Маму Осипа звали Гуля. Гулю из большого сибирского города отвезли, в гробу, в «КамАЗе», в другой сибирский город, маленький, скорбный, тоскливый, на высоком берегу Ангары, и похоронили на старом заснеженном кладбище. Муж и Осип тогда там были, сами ее и хоронили. Вернулись оттуда мрачные, убитые. Долго не могли отойти. Осип научился тогда пить водку. Помногу, как взрослый. Муж бросился писать картины. Живопись развлекала, спасала его. Написать картину — тяжелая работа. Хуже иной раз, чем дрова пилить и рубить.
Он пилил подрамники, рубил ножницами холсты, рубил, казак, головы нарисованным всадникам, взрезал мастихином рыбье брюхо белого, свежего полотна. Вынимал из брюха живую, черную, сверкающую, кровавую икру жизни. Окунал в нее лицо. Пил скипидар стаканами. Закусывал красным краплаком. Занюхивал грязной тряпкой, которой кисти вытирал. Он жил, он хотел жить, он писал жизнь, писал, как сумасшедший, рыб, птиц, коней, и потом, отпрыгнув от холста, кричал: «Это все никому не нужно! Меня никто не понимает! Кто все это купит?! Никто! И никогда!»
И садился на пол перед замазанным холстом.
И я вытирала ему мокрое лицо вонючей пестрой тряпкой.
И говорила ему молча: я тебя люблю, ну что ты. Ведь и мы когда-нибудь умрем. Зачем тогда плакать. Работай. Пиши. Лови рыбу. Седлай коней. Стреляй птицу. Ты казак, и сын твой, Осип, — казак. Вы у меня два казака; а я ваша баба, и нет у меня другой судьбы.

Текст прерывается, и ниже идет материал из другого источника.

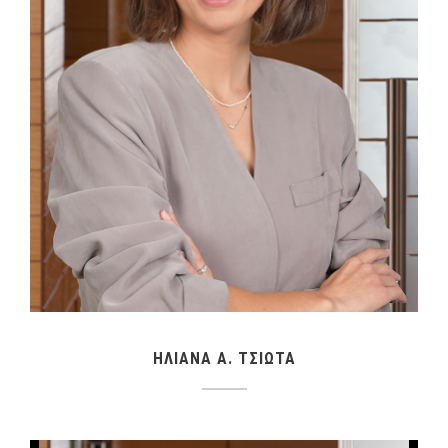
ΗΛΙΑΝΑ A. ΤΣΙΩΤΑ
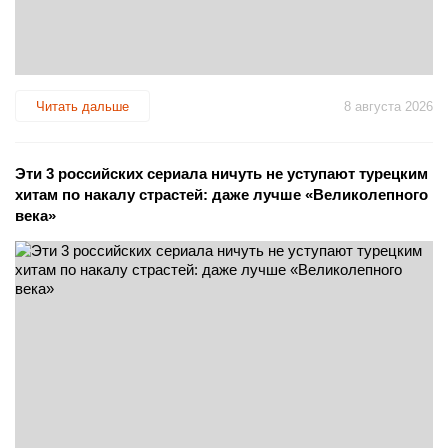
Читать дальше
8 августа 2026
Эти 3 российских сериала ничуть не уступают турецким
хитам по накалу страстей: даже лучше «Великолепного
века»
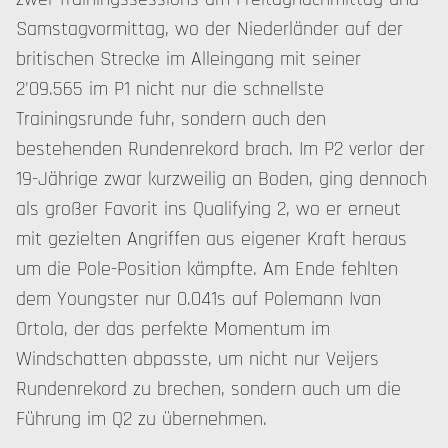
Samstagvormittag, wo der Niederländer auf der
britischen Strecke im Alleingang mit seiner
2'09.565 im P1 nicht nur die schnellste
Trainingsrunde fuhr, sondern auch den
bestehenden Rundenrekord brach. Im P2 verlor der
19-Jährige zwar kurzweilig an Boden, ging dennoch
als großer Favorit ins Qualifying 2, wo er erneut
mit gezielten Angriffen aus eigener Kraft heraus
um die Pole-Position kämpfte. Am Ende fehlten
dem Youngster nur 0.041s auf Polemann Ivan
Ortola, der das perfekte Momentum im
Windschatten abpasste, um nicht nur Veijers
Rundenrekord zu brechen, sondern auch um die
Führung im Q2 zu übernehmen.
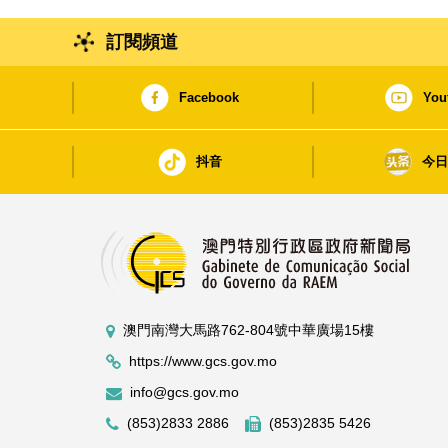
訂閱頻道
Facebook
You
抖音
今
澳門南灣大馬路762-804號中華廣場15樓
https://www.gcs.gov.mo
info@gcs.gov.mo
(853)2833 2886
(853)2835 5426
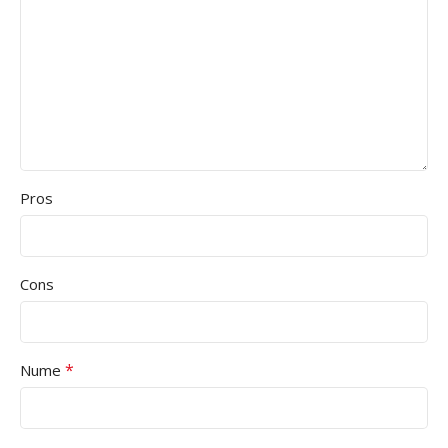
Pros
Cons
*
Nume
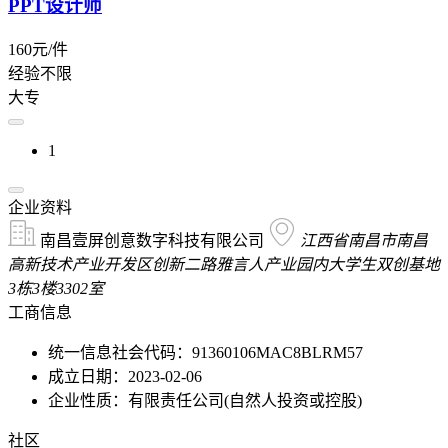
PPT设计师
160元/件
经验不限
大专
1
企业资料
南昌壹屏创意数字科技有限公司
江西省南昌市南昌
高新技术产业开发区创新二路雅言人产业园内大学生双创基地
3栋3楼3302室
工商信息
统一信息社会代码：91360106MAC8BLRM57
成立日期：2023-02-06
企业性质：有限责任公司(自然人投资或控股)
社区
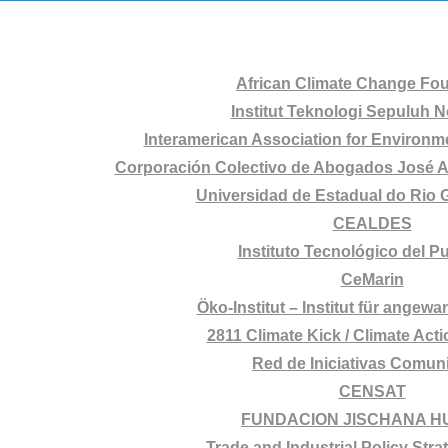
African Climate Change Fo
Institut Teknologi Sepuluh
Interamerican Association for Environm
Corporación Colectivo de Abogados José A
Universidad de Estadual do Rio 
CEALDES
Instituto Tecnológico del 
CeMarin
Öko-Institut – Institut für angew
2811 Climate Kick / Climate Ac
Red de Iniciativas Comuni
CENSAT
FUNDACION JISCHANA H
Trade and Industrial Policy Stra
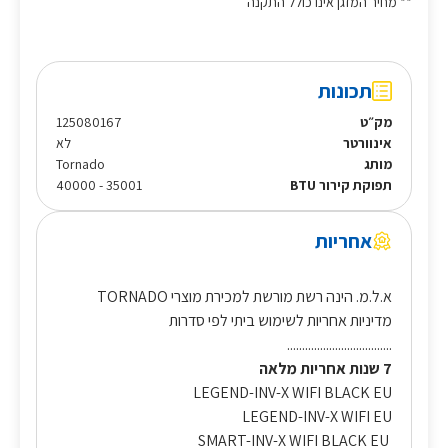
** מחיר המזגן אינו כולל התקנה
תכונות
מק״ט
125080167
אינוורטר
לא
מותג
Tornado
תפוקת קירור BTU
35001 - 40000
אחריות
א.ל.מ. הינה רשת מורשת למכירת מוצרי TORNADO
מדיניות אחריות לשימוש ביתי לפי סדרות
...................................
7 שנות אחריות מלאה
LEGEND-INV-X WIFI BLACK EU
LEGEND-INV-X WIFI EU
SMART-INV-X WIFI BLACK EU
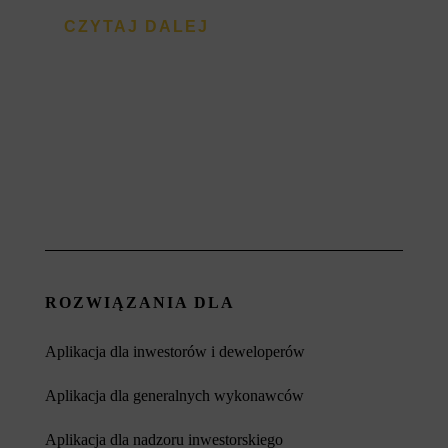
CZYTAJ DALEJ
ROZWIĄZANIA DLA
Aplikacja dla inwestorów i deweloperów
Aplikacja dla generalnych wykonawców
Aplikacja dla nadzoru inwestorskiego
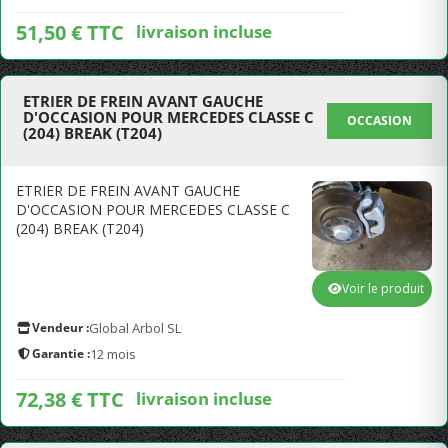
51,50 € TTC
livraison incluse
ETRIER DE FREIN AVANT GAUCHE
D'OCCASION POUR MERCEDES CLASSE C
OCCASION
(204) BREAK (T204)
ETRIER DE FREIN AVANT GAUCHE
D'OCCASION POUR MERCEDES CLASSE C
(204) BREAK (T204)
Voir le produit
Vendeur :
Global Arbol SL
Garantie :
12 mois
72,38 € TTC
livraison incluse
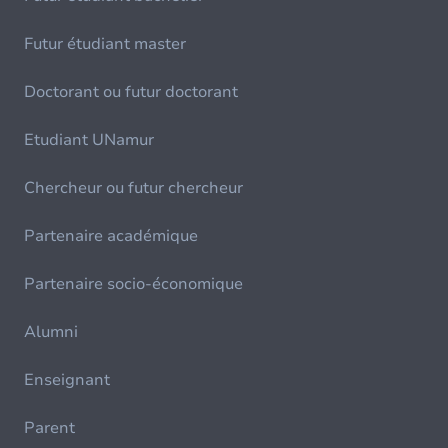
Futur étudiant master
Doctorant ou futur doctorant
Etudiant UNamur
Chercheur ou futur chercheur
Partenaire académique
Partenaire socio-économique
Alumni
Enseignant
Parent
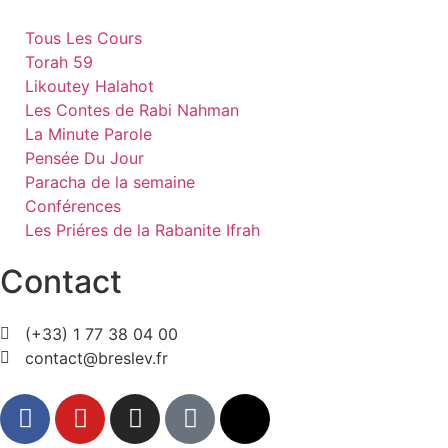
Tous Les Cours
Torah 59
Likoutey Halahot
Les Contes de Rabi Nahman
La Minute Parole
Pensée Du Jour
Paracha de la semaine
Conférences
Les Priéres de la Rabanite Ifrah
Contact
(+33) 1 77 38 04 00
contact@breslev.fr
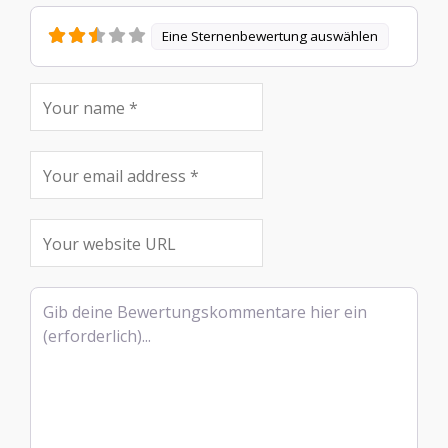
Eine Sternenbewertung auswählen
Rezensionstext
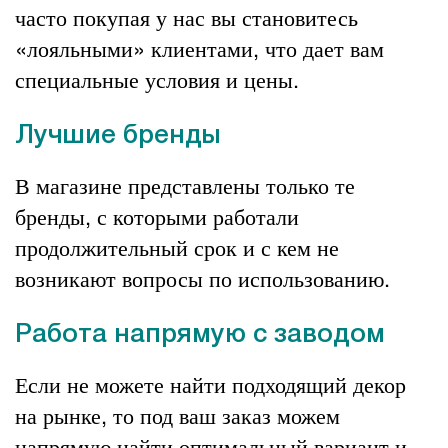
часто покупая у нас вы становитесь
«лояльными» клиентами, что дает вам
специальные условия и цены.
Лучшие бренды
В магазине представлены только те
бренды, с которыми работали
продолжительный срок и с кем не
возникают вопросы по использованию.
Работа напрямую с заводом
Если не можете найти подходящий декор
на рынке, то под ваш заказ можем
напрямую найти оптимальный вариант и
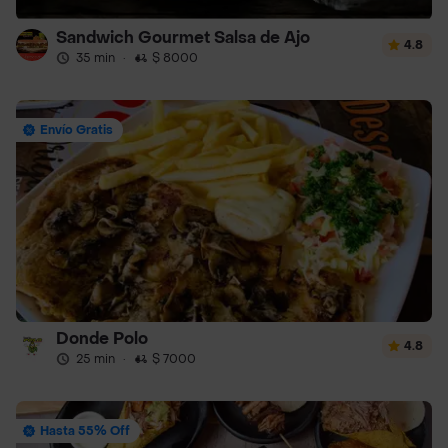
Sandwich Gourmet Salsa de Ajo
4.8
35 min
·
$ 8000
Envío Gratis
Donde Polo
4.8
25 min
·
$ 7000
Hasta 55% Off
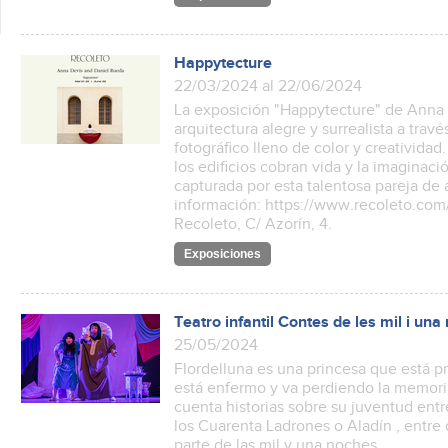
Happytecture
22/03/2024 al 22/06/2024
La exposición "Happytecture" de Anna 
arquitectura alegre y surrealista a travé
fotográfico lleno de color y creativi
los edificios cobran vida y la imagina
capturada por esta talentosa pareja de 
información: https://www.recoleto.com/
Recoleto, C/ Azorín, 4.
Exposiciones
Teatro infantil Contes de les mil i una 
25/05/2024
Flordelluna es una princesa que está p
está enfermo y va perdiendo la memoria
cuenta historias sobre su juventud ent
los Cuarenta Ladrones o Aladín , entr
parte de las mil y una noches.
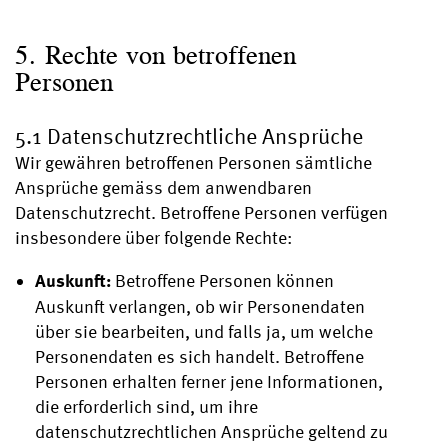
5. Rechte von betroffenen
Personen
5.1 Datenschutzrechtliche Ansprüche
Wir gewähren betroffenen Personen sämtliche
Ansprüche gemäss dem anwendbaren
Datenschutzrecht. Betroffene Personen verfügen
insbesondere über folgende Rechte:
Auskunft:
Betroffene Personen können
Auskunft verlangen, ob wir Personendaten
über sie bearbeiten, und falls ja, um welche
Personendaten es sich handelt. Betroffene
Personen erhalten ferner jene Informationen,
die erforderlich sind, um ihre
datenschutzrechtlichen Ansprüche geltend zu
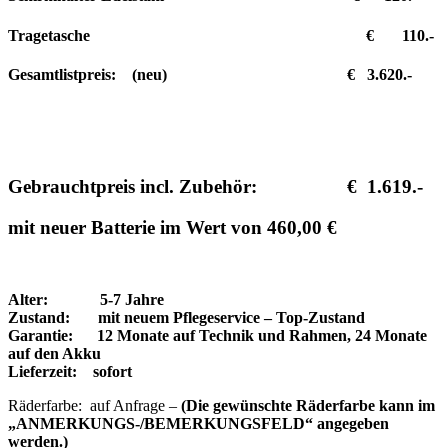
Tragetasche € 110.-
Gesamtlistpreis: (neu) € 3.620.-
Gebrauchtpreis incl. Zubehör: € 1.619.-
mit neuer Batterie im Wert von 460,00 €
Alter: 5-7 Jahre
Zustand: mit neuem Pflegeservice – Top-Zustand
Garantie: 12 Monate auf Technik und Rahmen, 24 Monate
auf den Akku
Lieferzeit: sofort
Räderfarbe: auf Anfrage –
(Die gewünschte Räderfarbe kann im
„ANMERKUNGS-/BEMERKUNGSFELD“ angegeben
werden.)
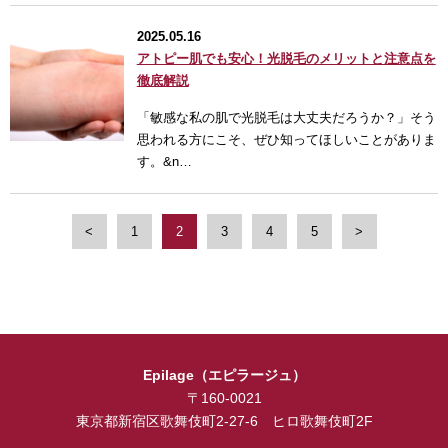
2025.05.16
アトピー肌でも安心！光脱毛のメリットと注意点を
徹底解説
「敏感な私の肌で光脱毛は大丈夫だろうか？」そう
思われる方にこそ、ぜひ知ってほしいことがありま
す。&n…
<
1
2
3
4
5
>
Epilage（エピラージュ）
〒160-0021
東京都新宿区歌舞伎町2-27-6 ヒロ歌舞伎町2F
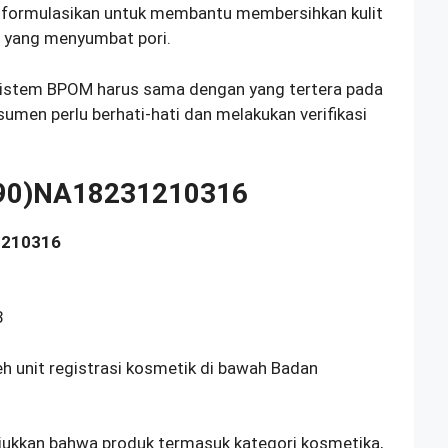
t diformulasikan untuk membantu membersihkan kulit
an yang menyumbat pori.
sistem BPOM harus sama dengan yang tertera pada
umen perlu berhati-hati dan melakukan verifikasi
(90)NA18231210316
210316
3
leh unit registrasi kosmetik di bawah Badan
ukkan bahwa produk termasuk kategori kosmetika,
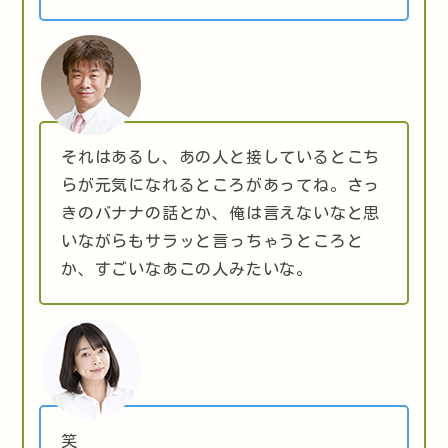
それはあるし、あの人と接しているとこち
らが元気になれるところがあってね。さっ
きのバナナの話とか、俺は言えないなと思
いながらもサラッと言っちゃうところと
か、すごいなあこの人みたいな。
笑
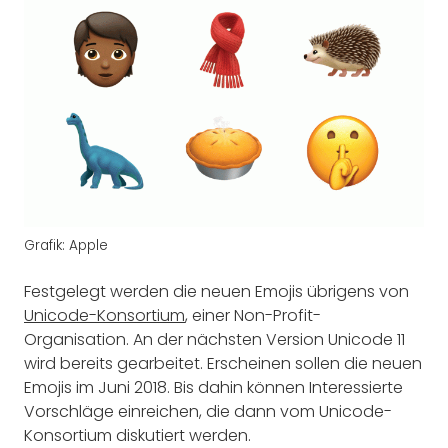
Grafik: Apple
Festgelegt werden die neuen Emojis übrigens von
Unicode-Konsortium
, einer Non-Profit-
Organisation. An der nächsten Version Unicode 11
wird bereits gearbeitet. Erscheinen sollen die neuen
Emojis im Juni 2018. Bis dahin können Interessierte
Vorschläge einreichen, die dann vom Unicode-
Konsortium diskutiert werden.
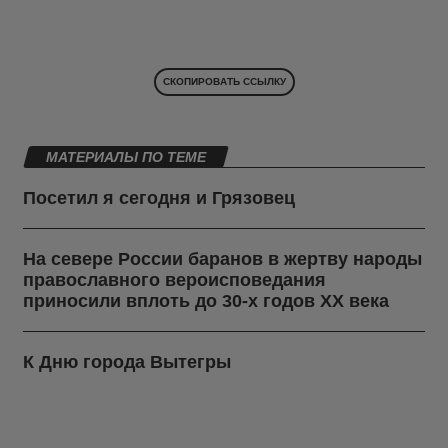
СКОПИРОВАТЬ ССЫЛКУ
МАТЕРИАЛЫ ПО ТЕМЕ
Посетил я сегодня и Грязовец
На севере России баранов в жертву народы
православного вероисповедания
приносили вплоть до 30-х годов ХХ века
К Дню города Вытегры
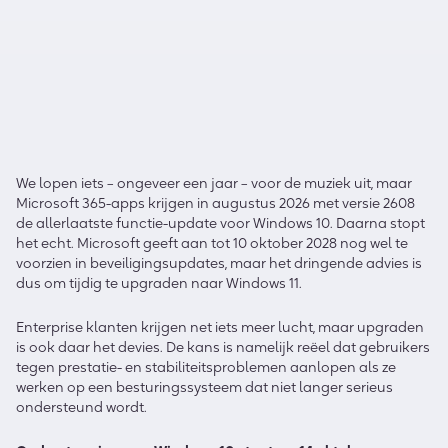
We lopen iets – ongeveer een jaar – voor de muziek uit, maar
Microsoft 365-apps krijgen in augustus 2026 met versie 2608
de allerlaatste functie-update voor Windows 10. Daarna stopt
het echt. Microsoft geeft aan tot 10 oktober 2028 nog wel te
voorzien in beveiligingsupdates, maar het dringende advies is
dus om tijdig te upgraden naar Windows 11.
Enterprise klanten krijgen net iets meer lucht, maar upgraden
is ook daar het devies. De kans is namelijk reëel dat gebruikers
tegen prestatie- en stabiliteitsproblemen aanlopen als ze
werken op een besturingssysteem dat niet langer serieus
ondersteund wordt.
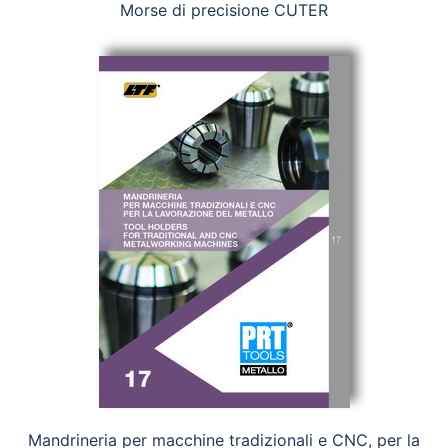
Morse di precisione CUTER
Mandrineria per macchine tradizionali e CNC, per la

Иногда муж во сне стонал: «Гуля, Гуля…» — и метался, головой елозил по подушке, вспоминая во сне дорогое, исходя в бессознаньи бесслезной печалью. Я гладила его по лицу, по груди. В ночи, в тусклом свете фонаря за зашторенным окном, я видела, какие у него на груди седые волосы, какая седая борода, серебряные виски. Тусклое старое серебро. Серебряная стопка казацкая, полная зимней водки.
Старый уже мой, родной мой…
За чье здоровье выпить? За чью жизнь?
За детей, конечно.
А за смерть пить разве будем?
Помянем. Ушедших всегда надо помянуть. Они это любят.
Кошка под диваном вздыхала громко, как человек; котята тонко пищали, смешно крякали, будто не котята они, а утята были.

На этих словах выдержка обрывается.